El evangelio de este martes: la fe como antídoto contra el miedo
¿Por qué tenéis miedo, hombres de poca fe? La pregunta que Jesús lanza a sus discípulos en la barca, en medio de la tormenta, resuena hoy con la misma crudeza. No es una pregunta retórica: es un diagnóstico sobre nuestra tendencia a desconfiar. La primera lectura del profeta Amós ya lo advertía: la desgracia no viene sin causa, y el Señor no actúa sin avisar. El león ruge cuando tiene presa; la trampa salta cuando caza. Todo tiene un porqué.

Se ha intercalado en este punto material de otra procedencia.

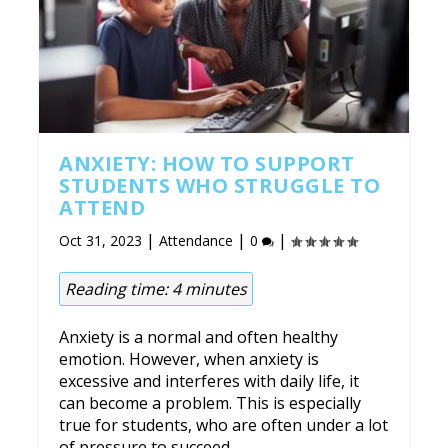
ANXIETY: HOW TO SUPPORT
STUDENTS WHO STRUGGLE TO
ATTEND
|
|
|
Oct 31, 2023
Attendance
0
Reading time:
4
minutes
Anxiety is a normal and often healthy
emotion. However, when anxiety is
excessive and interferes with daily life, it
can become a problem. This is especially
true for students, who are often under a lot
of pressure to succeed.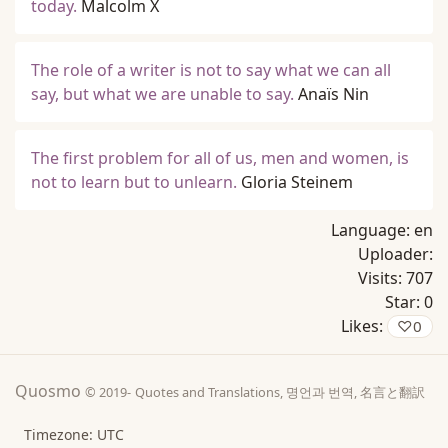
today.
Malcolm X
The role of a writer is not to say what we can all
say, but what we are unable to say.
Anaïs Nin
The first problem for all of us, men and women, is
not to learn but to unlearn.
Gloria Steinem
Language:
en
Uploader:
Visits:
707
Star:
0
Likes:
♡
0
Quosmo
© 2019-
Quotes and Translations, 명언과 번역, 名言と翻訳
Timezone: UTC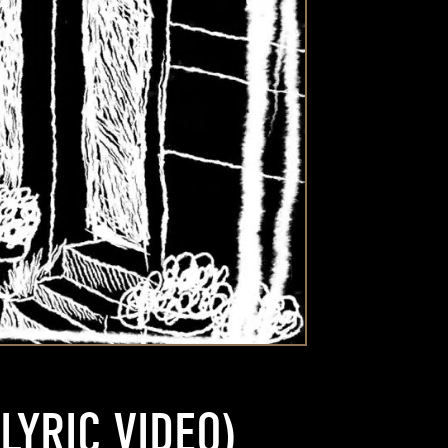
LYRIC VIDEO)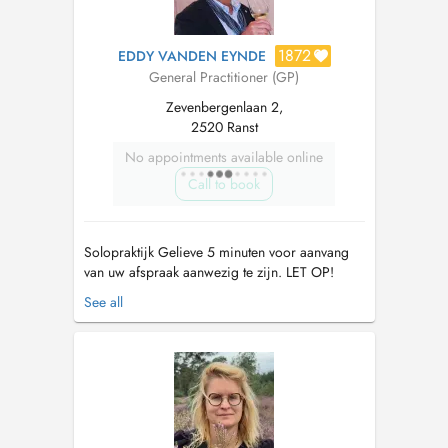
1872
EDDY VANDEN EYNDE
General Practitioner (GP)
Zevenbergenlaan 2,
2520 Ranst
No appointments available online
Call to book
Solopraktijk Gelieve 5 minuten voor aanvang
van uw afspraak aanwezig te zijn. LET OP!
OPGELET !!!! Vanaf 25 maart 2022 zal de
See all
praktijk gesloten zijn elke vrijdag. Vanaf
01/07/2023 valt de vrije raadpleging van
16u30-17u30 's dinsdags...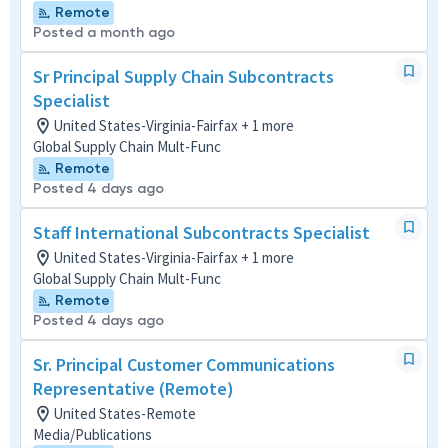
Remote
Posted a month ago
Sr Principal Supply Chain Subcontracts
Specialist
United States-Virginia-Fairfax + 1 more
Global Supply Chain Mult-Func
Remote
Posted 4 days ago
Staff International Subcontracts Specialist
United States-Virginia-Fairfax + 1 more
Global Supply Chain Mult-Func
Remote
Posted 4 days ago
Sr. Principal Customer Communications
Representative (Remote)
United States-Remote
Media/Publications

La conexión entre Amós y el evangelio
Amós 3,1-8;4,11-12 describe la cadena de causas y efectos en la acción divina. Dios no castiga sin motivo, pero advierte. En el evangelio (Mateo 8,23-27), los discípulos ven la tormenta y olvidan que llevan a bordo al que domina los elementos. La pregunta de Jesús no es un reproche: es una invitación a cambiar de perspectiva. El miedo, según las lecturas de hoy, nace de la falta de fe, no de la magnitud del peligro.
La homilía y las prácticas devocionales
El padre Santiago Martín, en su homilía, ahondó en la necesidad de una fe adulta que no dependa de signos extraordinarios. La Liturgia de las Horas y la Coronilla de la Divina Misericordia -que se reza idealmente a las 15:00- son instrumentos para cultivar esa confianza cotidiana. El Rosario a las 22:00 y la Misa en directo a las 20:00 cierran la jornada con un recordatorio: la fe no es un paraguas para la tormenta, sino la certeza de que quien va al timón sabe lo que hace.
La paradoja es que, dos mil años después, seguimos preguntándonos si habrá tormenta. La respuesta ya está escrita, pero nos empeñamos en no leerla. Quizá porque, como los discípulos, preferimos el pánico a la confianza.